32-1-534. Claims -- order of payment -- priorities. (1) Except as otherwise provided by the Uniform Commercial Code, the order of payment of the debts of a bank liquidated by the department is as follows:

(a) the expense of liquidation, including compensation of agents, employees, and attorneys;

(b) all funds of any other bank in process of liquidation by the department and placed on deposit by the department;

(c) all funds held by the bank in trust;

(d) debts due depositors or holders of cashier's checks, certified checks, and drafts on correspondent banks, including protest fees paid by them on valid checks or drafts presented after closing of the bank, pro rata. All deposit balances of other banks or trust companies and all deposits of public funds of every kind (except those actually placed on special deposit under the statutes providing for deposit), including those of the United States, the state of Montana, and every county, district, municipality, political subdivision, or public corporation of this state, whether secured or unsecured or whether deposited in violation of law or otherwise, are included within the terms of this subsection (1)(d) and take the same priority as debts due any other depositor. Accrued interest on savings accounts, certificates of deposit, or other interest-bearing contracts, up to the time of the closing of the bank, is considered as part of the debt due.

(e) interest on the classes of claims contained in subsections (1)(a) through (1)(d) without regard to the priority computed from the date of closing of the bank at the rate of 7% a year;

(f) unliquidated claims for damages and similar claims, including claims of stockholders for amounts claimed to have been voluntarily advanced to the bank or paid in by way of special or voluntary or other assessments.

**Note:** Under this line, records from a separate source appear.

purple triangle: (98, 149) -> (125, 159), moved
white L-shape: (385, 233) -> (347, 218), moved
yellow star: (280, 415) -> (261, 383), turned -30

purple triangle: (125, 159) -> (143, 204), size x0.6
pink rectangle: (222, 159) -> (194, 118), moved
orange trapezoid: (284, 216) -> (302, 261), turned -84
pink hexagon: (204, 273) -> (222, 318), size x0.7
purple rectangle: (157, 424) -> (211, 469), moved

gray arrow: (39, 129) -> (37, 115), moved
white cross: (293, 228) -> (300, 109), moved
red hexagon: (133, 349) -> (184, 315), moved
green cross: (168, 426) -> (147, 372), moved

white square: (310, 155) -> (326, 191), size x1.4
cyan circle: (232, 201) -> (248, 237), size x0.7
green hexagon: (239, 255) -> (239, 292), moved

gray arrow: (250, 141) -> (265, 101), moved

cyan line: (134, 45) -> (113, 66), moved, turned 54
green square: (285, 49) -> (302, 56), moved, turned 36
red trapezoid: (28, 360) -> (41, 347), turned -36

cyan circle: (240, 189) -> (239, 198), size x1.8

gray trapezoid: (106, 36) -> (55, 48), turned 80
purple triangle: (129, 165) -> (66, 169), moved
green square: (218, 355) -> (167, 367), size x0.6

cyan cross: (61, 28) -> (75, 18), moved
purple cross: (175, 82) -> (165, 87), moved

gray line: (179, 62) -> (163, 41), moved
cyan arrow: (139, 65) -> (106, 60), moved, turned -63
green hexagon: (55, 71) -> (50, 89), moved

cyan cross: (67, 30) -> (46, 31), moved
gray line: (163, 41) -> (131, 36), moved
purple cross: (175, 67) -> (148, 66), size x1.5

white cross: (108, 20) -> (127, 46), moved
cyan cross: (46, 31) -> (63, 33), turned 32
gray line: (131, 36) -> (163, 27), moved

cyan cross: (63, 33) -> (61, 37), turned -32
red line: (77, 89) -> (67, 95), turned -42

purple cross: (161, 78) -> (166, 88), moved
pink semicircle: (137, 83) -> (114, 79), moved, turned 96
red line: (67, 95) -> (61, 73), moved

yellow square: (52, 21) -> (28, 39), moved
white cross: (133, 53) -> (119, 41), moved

(2) The department may, in its discretion, without regard to the priorities fixed in subsections (1)(c) through (1)(f) or in preference to the payment of any claims of creditors within these subsections, pay off and discharge any lien, claim, or charge against the assets or property of the bank in its hands and pay those sums it considers necessary for the preservation, maintenance, conservation, and protection of those assets and property and property on which the bank has liens by mortgage or otherwise. The department may create a fund or retain, in preference to the claim of any creditors in subsections (1)(c) through (1)(f), money for those purposes.

(3) Collateral that has been put up or pledged as security for the payment of bills payable by a bank or loans or discounts that have been outstanding as rediscounts of a bank prior to the closing of it is not available to the other creditors of the bank in whole or in part until the bills payable or rediscounts have been retired, after which offsets as provided in this section must be allowed.

(4) Deposits of a person, firm, or corporation in a bank that is in the possession of the department may be offset against any indebtedness (subject to the conditions of subsection (3)), except assessments on stock, due to the bank from that person, firm, or corporation. All dividends when declared in favor of a creditor of the bank may be applied, in the discretion of the department, in satisfaction of the indebtedness, if any, due the bank from the creditor.

History: En. Sec. 134, Ch. 89, L. 1927; amd. Sec. 4, Ch. 145, L. 1931; re-en. Sec. 6014.144, R.C.M. 1935; amd. Sec. 11-104, Ch. 264, L. 1963; amd. Sec. 56, Ch. 431, L. 1975; R.C.M. 1947, 5-1114; amd. Sec. 5, Ch. 36, L. 1979; amd. Sec. 42, Ch. 395, L. 1993.